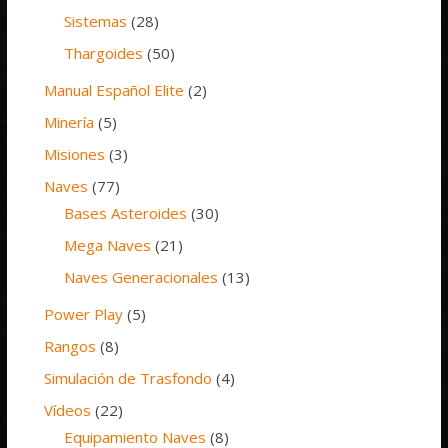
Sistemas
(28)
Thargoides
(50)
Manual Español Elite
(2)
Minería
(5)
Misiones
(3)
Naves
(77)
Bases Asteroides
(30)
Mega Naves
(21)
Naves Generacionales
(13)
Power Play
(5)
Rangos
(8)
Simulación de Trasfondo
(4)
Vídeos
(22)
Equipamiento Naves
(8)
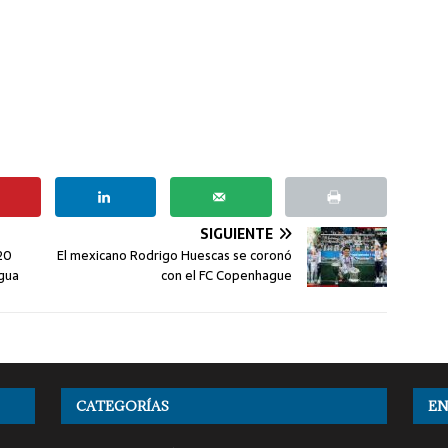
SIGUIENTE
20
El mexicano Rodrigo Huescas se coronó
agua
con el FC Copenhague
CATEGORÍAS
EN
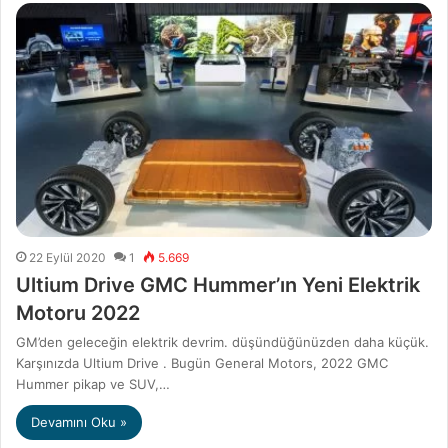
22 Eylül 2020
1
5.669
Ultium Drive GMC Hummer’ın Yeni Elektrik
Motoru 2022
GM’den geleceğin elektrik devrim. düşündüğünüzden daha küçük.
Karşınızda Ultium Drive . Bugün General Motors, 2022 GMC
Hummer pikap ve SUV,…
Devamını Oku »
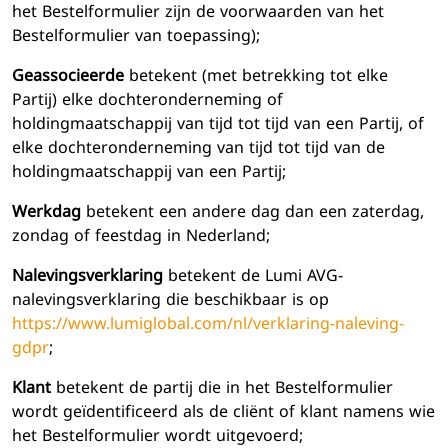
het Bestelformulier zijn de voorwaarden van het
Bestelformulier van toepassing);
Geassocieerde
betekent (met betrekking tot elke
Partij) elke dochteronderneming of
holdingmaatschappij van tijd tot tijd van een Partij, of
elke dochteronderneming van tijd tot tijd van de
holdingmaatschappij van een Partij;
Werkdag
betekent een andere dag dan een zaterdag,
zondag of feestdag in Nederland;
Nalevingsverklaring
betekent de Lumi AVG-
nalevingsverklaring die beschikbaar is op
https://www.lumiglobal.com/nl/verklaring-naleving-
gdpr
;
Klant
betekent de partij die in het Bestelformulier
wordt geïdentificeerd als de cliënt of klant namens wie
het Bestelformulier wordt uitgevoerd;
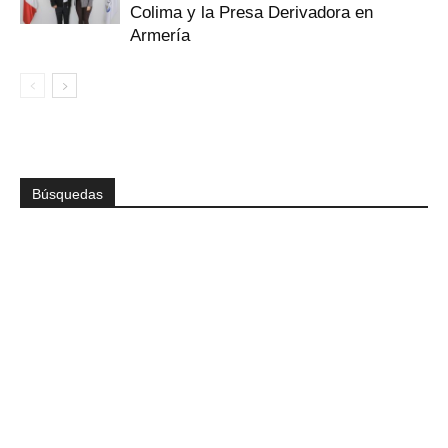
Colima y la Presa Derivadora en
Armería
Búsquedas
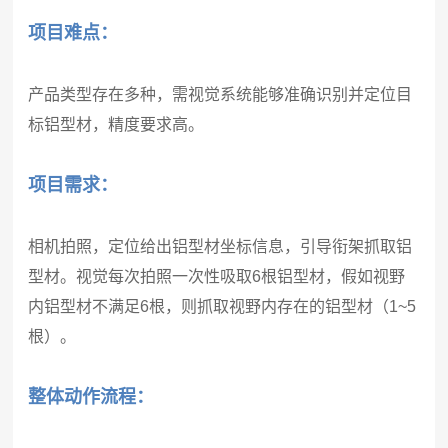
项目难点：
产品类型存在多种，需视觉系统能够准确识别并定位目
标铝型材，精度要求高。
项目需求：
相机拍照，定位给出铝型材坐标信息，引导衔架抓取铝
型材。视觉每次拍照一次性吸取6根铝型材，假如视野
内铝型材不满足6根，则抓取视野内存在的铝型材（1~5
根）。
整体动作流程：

::::

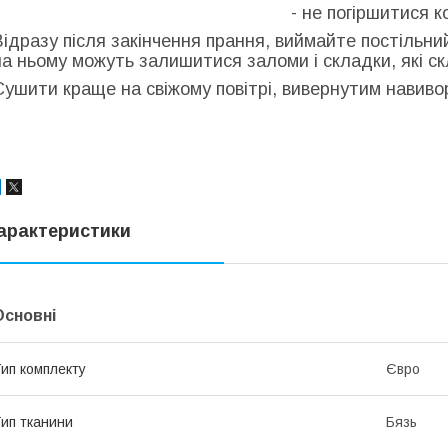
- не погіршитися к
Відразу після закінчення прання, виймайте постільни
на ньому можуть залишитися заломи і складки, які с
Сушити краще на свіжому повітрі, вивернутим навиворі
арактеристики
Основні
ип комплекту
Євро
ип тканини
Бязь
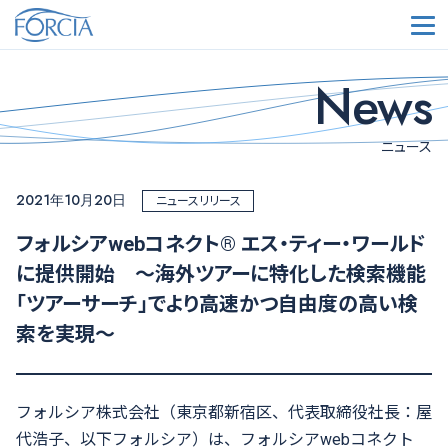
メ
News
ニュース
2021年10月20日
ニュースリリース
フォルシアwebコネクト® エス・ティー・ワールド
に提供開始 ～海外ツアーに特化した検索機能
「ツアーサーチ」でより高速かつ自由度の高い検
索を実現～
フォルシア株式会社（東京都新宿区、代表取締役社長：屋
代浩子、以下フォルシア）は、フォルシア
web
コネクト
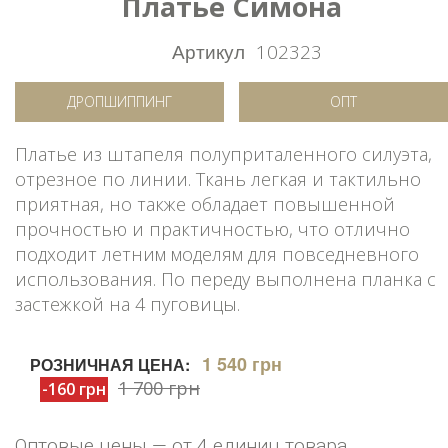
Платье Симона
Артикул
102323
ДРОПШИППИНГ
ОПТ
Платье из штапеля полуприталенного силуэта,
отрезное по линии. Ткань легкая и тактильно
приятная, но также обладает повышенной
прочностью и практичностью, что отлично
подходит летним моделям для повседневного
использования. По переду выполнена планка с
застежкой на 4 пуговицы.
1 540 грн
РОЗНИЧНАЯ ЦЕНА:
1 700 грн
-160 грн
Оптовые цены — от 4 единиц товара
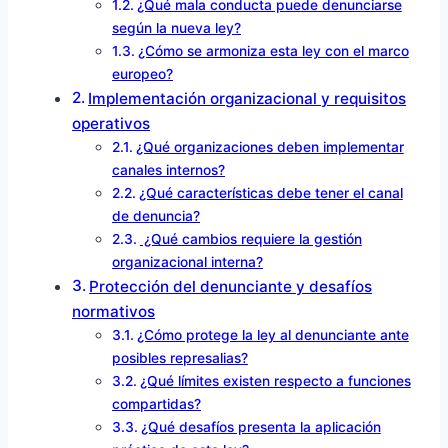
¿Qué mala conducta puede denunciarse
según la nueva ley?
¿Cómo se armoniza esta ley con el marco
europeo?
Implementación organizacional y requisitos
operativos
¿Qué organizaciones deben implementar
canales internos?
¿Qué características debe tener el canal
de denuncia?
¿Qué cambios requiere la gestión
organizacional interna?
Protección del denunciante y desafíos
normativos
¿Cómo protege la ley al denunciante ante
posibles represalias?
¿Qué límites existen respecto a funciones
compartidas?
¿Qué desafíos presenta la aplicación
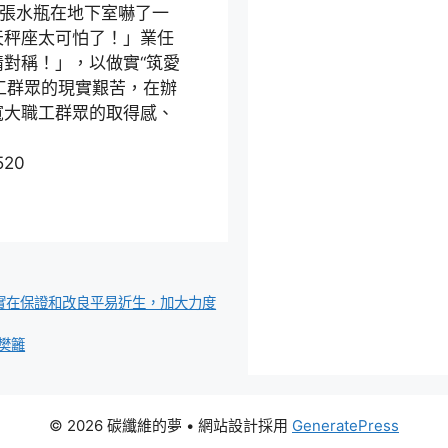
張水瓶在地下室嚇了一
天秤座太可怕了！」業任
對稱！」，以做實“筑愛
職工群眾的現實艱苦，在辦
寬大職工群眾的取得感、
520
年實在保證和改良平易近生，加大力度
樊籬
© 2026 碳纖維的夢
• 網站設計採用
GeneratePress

::::

Your goal ▸ Scan the entries above for the word "elke", then copy every line in which it occurs.

Answer space ▸
betekent (met betrekking tot elke
Partij) elke dochteronderneming of
elke dochteronderneming van tijd tot tijd van de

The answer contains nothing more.